Viele Mitarbeitende erleben in ihren Unternehmen Situationen, in denen sie ihre Meinung, Ideen und Bedenken besser nicht artikulieren, etwa weil sie Angst haben, nicht smart genug zu klingen oder weil sie eine unangenehme Konfrontation befürchten. Sie ertappen sich beispielsweise in Meetings dabei zu nicken, obwohl sie das Gesagte innerlich in Frage stellen. Sie verschweigen eigene oder die Fehler anderer, weil sie Angst vor negativen Konsequenzen für sich oder Kolleginnen / Kollegen fürchten, oder sie probieren neue Dinge aus Angst vor Fehlern gar nicht erst aus.
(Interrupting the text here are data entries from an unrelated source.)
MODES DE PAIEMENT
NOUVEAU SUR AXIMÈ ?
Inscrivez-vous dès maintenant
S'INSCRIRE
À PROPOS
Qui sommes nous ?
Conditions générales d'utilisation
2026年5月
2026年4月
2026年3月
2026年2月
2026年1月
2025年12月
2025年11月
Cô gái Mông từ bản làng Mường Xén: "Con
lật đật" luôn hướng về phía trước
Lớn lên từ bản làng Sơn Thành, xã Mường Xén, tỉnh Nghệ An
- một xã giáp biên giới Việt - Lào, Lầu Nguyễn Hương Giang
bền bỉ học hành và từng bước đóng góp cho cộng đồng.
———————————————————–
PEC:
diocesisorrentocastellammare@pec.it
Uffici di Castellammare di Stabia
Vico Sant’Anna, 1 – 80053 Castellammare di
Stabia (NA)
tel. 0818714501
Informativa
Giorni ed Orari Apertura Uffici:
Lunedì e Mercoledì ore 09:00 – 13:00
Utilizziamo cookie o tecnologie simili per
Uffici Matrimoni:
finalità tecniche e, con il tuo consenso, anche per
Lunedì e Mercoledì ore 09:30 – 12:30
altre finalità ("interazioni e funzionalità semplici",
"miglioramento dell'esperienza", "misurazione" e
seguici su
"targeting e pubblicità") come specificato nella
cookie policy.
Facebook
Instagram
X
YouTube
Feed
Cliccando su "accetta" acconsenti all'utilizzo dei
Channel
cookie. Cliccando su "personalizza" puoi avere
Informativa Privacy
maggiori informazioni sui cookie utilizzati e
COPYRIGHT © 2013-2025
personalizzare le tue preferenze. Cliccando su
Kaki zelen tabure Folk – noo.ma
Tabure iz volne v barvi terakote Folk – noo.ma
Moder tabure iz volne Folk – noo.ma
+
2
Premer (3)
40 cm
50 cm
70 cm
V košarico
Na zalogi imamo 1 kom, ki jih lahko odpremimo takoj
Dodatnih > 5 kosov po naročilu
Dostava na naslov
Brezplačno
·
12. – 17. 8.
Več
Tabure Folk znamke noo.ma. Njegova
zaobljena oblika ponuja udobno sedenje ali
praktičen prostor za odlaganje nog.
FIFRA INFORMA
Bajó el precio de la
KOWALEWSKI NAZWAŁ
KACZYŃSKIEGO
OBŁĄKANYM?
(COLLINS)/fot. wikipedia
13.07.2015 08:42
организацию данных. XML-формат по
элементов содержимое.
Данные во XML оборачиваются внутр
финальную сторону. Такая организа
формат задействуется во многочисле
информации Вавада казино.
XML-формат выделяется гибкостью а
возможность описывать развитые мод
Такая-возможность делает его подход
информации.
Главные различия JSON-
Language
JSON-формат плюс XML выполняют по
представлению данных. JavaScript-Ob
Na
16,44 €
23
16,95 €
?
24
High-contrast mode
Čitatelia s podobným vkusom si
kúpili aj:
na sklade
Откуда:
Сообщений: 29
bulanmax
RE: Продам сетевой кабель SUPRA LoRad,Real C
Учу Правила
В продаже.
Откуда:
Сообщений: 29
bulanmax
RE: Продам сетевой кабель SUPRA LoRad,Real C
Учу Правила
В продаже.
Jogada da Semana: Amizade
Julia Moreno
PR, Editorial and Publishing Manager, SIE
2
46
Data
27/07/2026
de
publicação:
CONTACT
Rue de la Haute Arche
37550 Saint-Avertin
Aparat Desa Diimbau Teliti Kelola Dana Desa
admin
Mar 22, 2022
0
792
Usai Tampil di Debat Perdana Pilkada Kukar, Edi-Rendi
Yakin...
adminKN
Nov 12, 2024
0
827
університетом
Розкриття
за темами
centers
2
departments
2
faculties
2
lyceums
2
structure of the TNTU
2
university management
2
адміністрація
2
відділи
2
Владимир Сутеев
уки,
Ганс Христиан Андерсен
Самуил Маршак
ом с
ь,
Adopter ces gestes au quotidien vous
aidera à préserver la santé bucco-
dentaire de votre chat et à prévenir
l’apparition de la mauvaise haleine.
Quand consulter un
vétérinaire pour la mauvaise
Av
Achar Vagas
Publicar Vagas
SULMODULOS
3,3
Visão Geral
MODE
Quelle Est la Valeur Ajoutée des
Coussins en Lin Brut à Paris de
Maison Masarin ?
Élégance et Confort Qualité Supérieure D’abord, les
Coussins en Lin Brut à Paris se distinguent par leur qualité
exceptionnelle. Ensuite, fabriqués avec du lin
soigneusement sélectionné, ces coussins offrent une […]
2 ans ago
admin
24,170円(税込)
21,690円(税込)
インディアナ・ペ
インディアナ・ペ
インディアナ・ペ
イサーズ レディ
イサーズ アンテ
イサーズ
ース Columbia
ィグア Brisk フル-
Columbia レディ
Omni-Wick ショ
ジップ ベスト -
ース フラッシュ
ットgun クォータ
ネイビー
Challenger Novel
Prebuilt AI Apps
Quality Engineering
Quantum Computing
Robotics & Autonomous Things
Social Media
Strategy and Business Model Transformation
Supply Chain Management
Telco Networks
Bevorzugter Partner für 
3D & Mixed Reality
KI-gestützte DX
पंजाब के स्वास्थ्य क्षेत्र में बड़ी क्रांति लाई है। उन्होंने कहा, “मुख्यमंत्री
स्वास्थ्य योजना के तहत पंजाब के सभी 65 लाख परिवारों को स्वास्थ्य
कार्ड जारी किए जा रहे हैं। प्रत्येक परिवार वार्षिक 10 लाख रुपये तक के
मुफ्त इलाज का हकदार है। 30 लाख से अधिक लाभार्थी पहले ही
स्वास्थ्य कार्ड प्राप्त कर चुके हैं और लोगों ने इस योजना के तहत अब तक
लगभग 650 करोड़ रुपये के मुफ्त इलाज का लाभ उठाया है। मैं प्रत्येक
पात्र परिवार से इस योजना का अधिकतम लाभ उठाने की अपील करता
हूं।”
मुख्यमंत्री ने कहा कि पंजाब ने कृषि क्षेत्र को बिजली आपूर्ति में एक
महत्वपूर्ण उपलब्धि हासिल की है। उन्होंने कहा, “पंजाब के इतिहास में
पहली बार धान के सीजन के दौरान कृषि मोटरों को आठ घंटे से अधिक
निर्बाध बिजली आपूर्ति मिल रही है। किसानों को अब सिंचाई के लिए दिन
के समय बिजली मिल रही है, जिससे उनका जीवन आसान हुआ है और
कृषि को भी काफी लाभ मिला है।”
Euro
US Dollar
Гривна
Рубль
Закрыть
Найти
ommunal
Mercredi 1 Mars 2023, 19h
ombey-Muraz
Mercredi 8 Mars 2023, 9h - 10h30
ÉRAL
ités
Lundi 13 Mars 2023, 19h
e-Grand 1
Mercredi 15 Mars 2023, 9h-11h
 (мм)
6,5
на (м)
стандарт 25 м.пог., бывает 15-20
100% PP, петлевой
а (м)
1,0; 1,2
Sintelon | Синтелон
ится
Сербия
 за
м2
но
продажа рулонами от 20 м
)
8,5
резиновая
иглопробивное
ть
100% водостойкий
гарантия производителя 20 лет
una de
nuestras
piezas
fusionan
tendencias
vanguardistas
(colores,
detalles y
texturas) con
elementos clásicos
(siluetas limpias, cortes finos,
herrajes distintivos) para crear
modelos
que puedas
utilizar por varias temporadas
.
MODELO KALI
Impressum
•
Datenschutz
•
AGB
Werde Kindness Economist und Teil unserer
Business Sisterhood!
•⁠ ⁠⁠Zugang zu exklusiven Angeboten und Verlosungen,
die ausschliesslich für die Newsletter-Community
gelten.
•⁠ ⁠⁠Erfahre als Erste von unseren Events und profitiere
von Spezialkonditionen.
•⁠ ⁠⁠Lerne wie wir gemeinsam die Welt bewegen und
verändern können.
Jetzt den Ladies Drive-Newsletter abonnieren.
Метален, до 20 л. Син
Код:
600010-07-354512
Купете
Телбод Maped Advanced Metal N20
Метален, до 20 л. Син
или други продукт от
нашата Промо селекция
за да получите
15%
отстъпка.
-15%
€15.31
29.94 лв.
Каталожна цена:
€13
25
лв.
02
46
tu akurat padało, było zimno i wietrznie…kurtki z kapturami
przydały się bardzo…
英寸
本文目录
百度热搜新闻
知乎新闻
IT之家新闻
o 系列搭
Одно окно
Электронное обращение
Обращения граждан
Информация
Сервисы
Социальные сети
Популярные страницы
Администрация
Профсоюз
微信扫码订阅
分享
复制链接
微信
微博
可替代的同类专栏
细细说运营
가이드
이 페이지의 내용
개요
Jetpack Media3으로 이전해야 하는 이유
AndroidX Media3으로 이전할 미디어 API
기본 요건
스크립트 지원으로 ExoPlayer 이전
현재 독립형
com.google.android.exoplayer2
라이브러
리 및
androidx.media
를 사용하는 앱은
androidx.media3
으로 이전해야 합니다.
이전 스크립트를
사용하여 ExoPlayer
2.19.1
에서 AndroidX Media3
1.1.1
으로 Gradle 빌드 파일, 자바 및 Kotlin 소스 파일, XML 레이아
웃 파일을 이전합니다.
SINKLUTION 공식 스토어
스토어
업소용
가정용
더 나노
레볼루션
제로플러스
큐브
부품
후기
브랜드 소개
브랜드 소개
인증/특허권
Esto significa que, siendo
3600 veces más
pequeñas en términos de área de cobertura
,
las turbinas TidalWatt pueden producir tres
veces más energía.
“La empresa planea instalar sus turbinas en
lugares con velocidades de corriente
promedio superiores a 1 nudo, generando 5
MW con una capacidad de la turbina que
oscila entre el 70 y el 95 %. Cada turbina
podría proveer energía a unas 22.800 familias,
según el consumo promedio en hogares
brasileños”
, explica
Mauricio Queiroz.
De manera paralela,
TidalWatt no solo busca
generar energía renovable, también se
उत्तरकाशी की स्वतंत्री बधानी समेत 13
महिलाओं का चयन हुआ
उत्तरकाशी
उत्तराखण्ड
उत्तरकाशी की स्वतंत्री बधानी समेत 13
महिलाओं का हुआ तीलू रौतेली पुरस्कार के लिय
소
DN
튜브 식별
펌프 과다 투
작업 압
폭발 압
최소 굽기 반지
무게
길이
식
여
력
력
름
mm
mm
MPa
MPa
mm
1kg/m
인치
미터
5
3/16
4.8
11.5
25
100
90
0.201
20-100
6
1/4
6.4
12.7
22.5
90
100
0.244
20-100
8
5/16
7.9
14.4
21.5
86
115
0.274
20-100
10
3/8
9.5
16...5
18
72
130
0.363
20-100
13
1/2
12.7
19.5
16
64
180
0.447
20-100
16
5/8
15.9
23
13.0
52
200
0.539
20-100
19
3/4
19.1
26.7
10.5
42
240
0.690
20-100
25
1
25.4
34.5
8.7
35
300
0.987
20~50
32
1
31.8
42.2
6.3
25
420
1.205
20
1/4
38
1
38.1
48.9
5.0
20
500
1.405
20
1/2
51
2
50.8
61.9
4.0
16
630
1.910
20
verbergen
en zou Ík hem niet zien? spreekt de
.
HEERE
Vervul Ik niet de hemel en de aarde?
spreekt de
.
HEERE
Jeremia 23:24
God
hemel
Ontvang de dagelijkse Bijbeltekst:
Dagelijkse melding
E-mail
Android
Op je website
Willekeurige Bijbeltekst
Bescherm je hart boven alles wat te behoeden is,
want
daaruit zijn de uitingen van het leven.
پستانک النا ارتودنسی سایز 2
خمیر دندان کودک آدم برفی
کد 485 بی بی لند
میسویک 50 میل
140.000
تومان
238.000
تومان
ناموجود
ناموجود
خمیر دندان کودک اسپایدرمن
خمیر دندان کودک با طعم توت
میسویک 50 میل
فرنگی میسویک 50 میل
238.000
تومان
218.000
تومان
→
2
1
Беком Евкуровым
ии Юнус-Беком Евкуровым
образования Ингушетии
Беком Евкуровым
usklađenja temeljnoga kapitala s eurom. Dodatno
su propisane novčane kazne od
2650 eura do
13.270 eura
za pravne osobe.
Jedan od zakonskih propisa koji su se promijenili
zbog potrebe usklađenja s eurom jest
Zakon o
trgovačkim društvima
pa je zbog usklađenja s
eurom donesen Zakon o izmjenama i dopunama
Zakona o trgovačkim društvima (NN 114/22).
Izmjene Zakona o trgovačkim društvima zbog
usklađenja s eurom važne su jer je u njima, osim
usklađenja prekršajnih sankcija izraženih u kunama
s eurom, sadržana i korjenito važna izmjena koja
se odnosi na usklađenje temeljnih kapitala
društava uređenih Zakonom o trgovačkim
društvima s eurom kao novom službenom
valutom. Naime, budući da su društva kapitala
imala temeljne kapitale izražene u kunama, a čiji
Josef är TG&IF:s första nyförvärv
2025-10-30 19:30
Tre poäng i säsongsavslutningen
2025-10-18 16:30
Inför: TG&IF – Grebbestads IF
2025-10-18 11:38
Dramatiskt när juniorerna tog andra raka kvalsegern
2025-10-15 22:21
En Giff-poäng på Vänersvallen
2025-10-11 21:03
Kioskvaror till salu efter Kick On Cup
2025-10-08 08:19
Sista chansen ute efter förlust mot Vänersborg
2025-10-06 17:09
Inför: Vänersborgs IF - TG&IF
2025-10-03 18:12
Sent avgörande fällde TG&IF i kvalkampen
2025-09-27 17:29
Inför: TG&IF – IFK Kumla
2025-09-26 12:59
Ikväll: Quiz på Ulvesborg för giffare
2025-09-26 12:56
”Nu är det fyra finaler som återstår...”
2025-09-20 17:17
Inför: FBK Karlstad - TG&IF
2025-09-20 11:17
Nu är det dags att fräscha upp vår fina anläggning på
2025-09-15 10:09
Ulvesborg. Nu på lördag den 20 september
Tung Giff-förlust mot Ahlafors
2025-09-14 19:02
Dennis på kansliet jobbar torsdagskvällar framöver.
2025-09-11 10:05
Unsichtbare Barrieren bremsen Teamarbeit aus

9 Tipps für mehr psychologische Sicherheit im Team
Envato/stokkete

Doch solche unsichtbaren Barrieren am Arbeitsplatz stehen guter Teamarbeit, organisationalem Lernen, Innovationen und Wachstum im Weg. Dies ist keineswegs trivial, sondern gewinnt im Zuge neuer Agilitätsanforderungen in dynamischen Unternehmensumfeldern zunehmend an Bedeutung. Immer mehr Beschäftigte arbeiten beispielsweise nicht mehr in festen Teams, sondern organisieren sich hauptsächlich in Projekten und haben häufig mit wechselnden ProjektleiterInnen zu tun, wodurch Vertrauen untereinander immer wieder aufgebaut werden muss.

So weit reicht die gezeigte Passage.